その日は突然来たのだと。目を覚ますと彼はすでに死の床にあったという。
「すでに意識は途切れがちだった。死ぬのだとはっきりとわかった。その枕元で俺は聞いたんだ。俺を殺したのは『佐藤紫央』だと。それから俺はあんたを探し続けていた。命日を迎える前に『佐藤紫央』を殺せたら俺の命日はなかったことになるかもしれないと思った」
「なるほど……事情は分かった。だが、そうして私の命を狙うことがあんたの死を引きよせてるとは考えなかったのか?」
「……つまり、何をしようが運命は変えられないと」
私は思わず口をつぐんだ。それは分からない。だが、なんだかそうして運命に翻弄されている彼をかわいそうに思った。
「もし……あんたを殺したのが私なのだとしたら……それは本当に申し訳ないことをした。もし、あんたに未来で会ったら殺さないようにしようと思う」
「……っは!」
男はその言葉に突然笑い出した。
「ははは、それは傑作だ!だが……もういいんだ。俺が本当に恨んでいたのはこの運命だってことに気付いたからな。そして、自分の意思で運命を変えられる確実な方法がもう一つあることに今気付いた」
「え?」
唐突に、彼はうめき声をあげてがくりと首を垂れた。その口から血が溢れだす。舌を噛んだのか!? 「馬鹿なことを!!」
すぐにコショウが来て、彼の容体を確かめる。
ミリンは電話を取り救急車を呼ぶ。
「くそっ、なんだって人騒がせな」
悪態をつきながらもてきぱきと処置をしていく彼の姿を見ながら、私は情けなくも気を失った。

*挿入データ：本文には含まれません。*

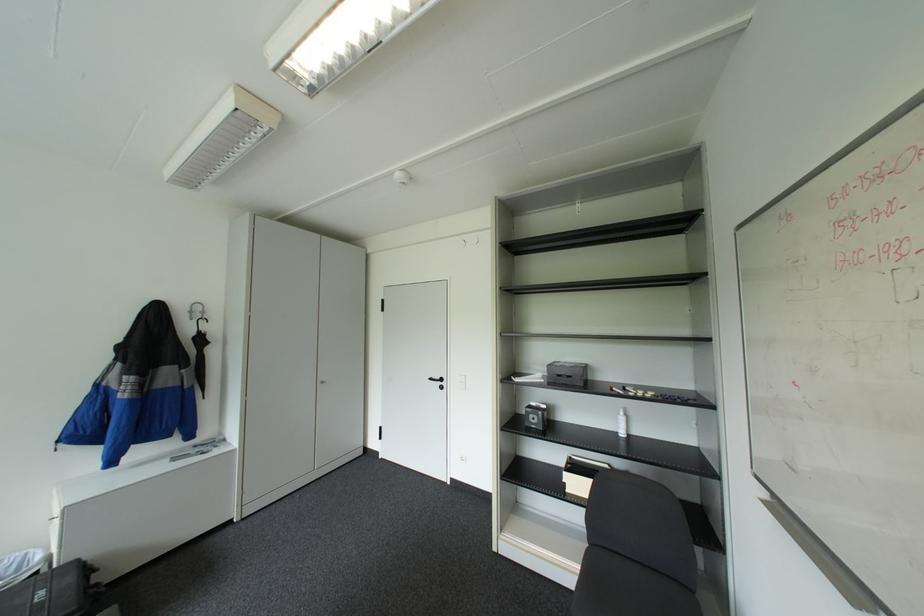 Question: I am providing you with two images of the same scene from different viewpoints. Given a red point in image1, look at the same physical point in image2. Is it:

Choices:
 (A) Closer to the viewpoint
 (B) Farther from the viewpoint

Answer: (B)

目が覚めても『その日』だったことは奇跡だと言っていい。
「目が覚めたね」
そう優しく言ったミリンの顔に私はほっとした。 「すまない。すまない……本当に……」
うつむいて言った私の肩を、コショウが勢いよく叩いた。
「なぜお前が謝る。安心しろ。あいつも病院に運んでもらった。きっと命は助かる」
そうだといい。そうであってほしい、と私は心の底から思った。
「……今、何時だ?」
「11時55分だよ」
ああ、私の今日が間もなく終わる。12時を境に時空を移動するのがきっとシンデレラ・シンドロームの名前の由来だろう。
「さっきの話……聞いていただろう?私は人生をまっすぐ生きられない、そういう人間なんだ。そして私の今日は間もなく終わる……」
「うん……ちゃんと理解したわけではないけど、なんとなくはわかるよ」
「明日お前たちが会う私は、明日の私ではない。もっと、きっと未来の私だ。だから、私にとってはもしかしたら長い別れになるかもしれない」
「5分後には久しぶり、ってことだな」
「なんだか難しいね」
私は微笑んだ。微笑みたかった。きちんと笑えたかどうかはわからないけれど。
「でも、今度は忘れないよ。しばらく会えないから名前は忘れるかもしれない。また聞くと思う。でも、絶対『ミリン』と『コショウ』って呼ぶよ」
「それはなんだか複雑だな」
「でもいいよ、それが僕らの絆になるなら」
私は笑った。今度は本当に笑えたと思う。
「それじゃあしばしの別れだ。さよなら、友よ」
そして、少女は眠りについた。未来のために。その未来を守る過去のために。